• WHAT TO DO:
Output each entry verbatim and exclude every picture from it.
::: ENTRIES SHOWN
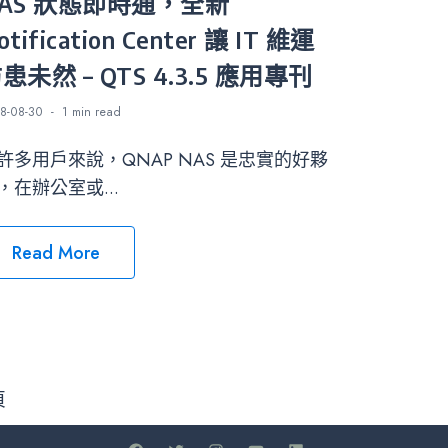
AS 狀態即時通，全新
otification Center 讓 IT 維運
患未然 – QTS 4.3.5 應用專刊
8-08-30
1 min
read
許多用戶來說，QNAP NAS 是忠實的好夥
，在辦公室或...
Read More
頁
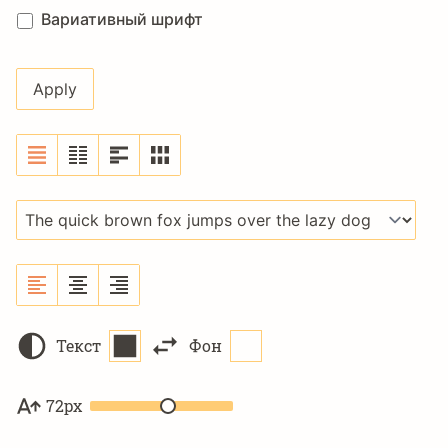
Вариативный шрифт
Текст
Фон
72px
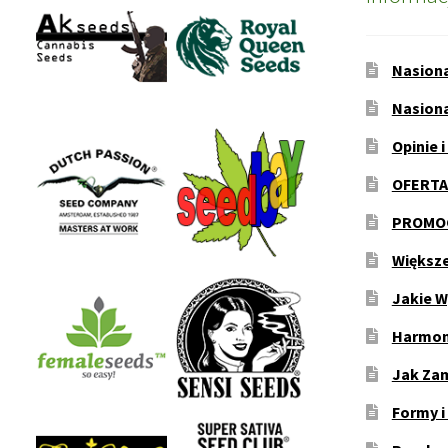
Nasion
Nasion
Opinie i
OFERTA
PROMOC
Większ
Jakie W
Harmon
Jak Za
Formy i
::::::
• RESULT BELOW:
AS 狀態即時通，全新
otification Center 讓 IT 維運
患未然 – QTS 4.3.5 應用專刊
8-08-30
1 min
read
許多用戶來說，QNAP NAS 是忠實的好夥
，在辦公室或...
Read More
頁
Вариативный шрифт
Текст
Фон
72px
Nasion
Nasion
Opinie i
OFERTA
PROMOC
Większ
Jakie W
Harmon
Jak Za
Formy i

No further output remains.